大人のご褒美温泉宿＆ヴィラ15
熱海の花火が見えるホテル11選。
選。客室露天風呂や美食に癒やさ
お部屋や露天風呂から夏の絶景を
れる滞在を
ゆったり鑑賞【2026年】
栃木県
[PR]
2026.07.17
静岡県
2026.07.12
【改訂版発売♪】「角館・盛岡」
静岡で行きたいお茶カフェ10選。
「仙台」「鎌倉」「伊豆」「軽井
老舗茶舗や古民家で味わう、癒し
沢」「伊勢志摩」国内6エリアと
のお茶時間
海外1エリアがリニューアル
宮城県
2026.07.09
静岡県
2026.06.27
● ● ● ● ● ● ●
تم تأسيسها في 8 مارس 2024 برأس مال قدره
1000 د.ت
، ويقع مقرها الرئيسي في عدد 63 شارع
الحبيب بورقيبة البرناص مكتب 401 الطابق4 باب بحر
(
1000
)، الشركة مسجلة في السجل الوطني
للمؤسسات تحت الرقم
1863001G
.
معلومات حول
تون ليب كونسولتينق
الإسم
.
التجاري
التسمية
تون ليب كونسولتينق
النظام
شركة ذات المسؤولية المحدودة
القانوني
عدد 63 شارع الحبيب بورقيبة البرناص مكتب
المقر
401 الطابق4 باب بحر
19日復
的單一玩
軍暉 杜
● ● ● ● ● ● ●
PROBLEM REQUIREMENTS:
Working from the listing above, pick out every line that has "بورقيبة" and copy it.

SOLUTION TO THE PROBLEM:
الحبيب بورقيبة البرناص مكتب 401 الطابق4 باب بحر
عدد 63 شارع الحبيب بورقيبة البرناص مكتب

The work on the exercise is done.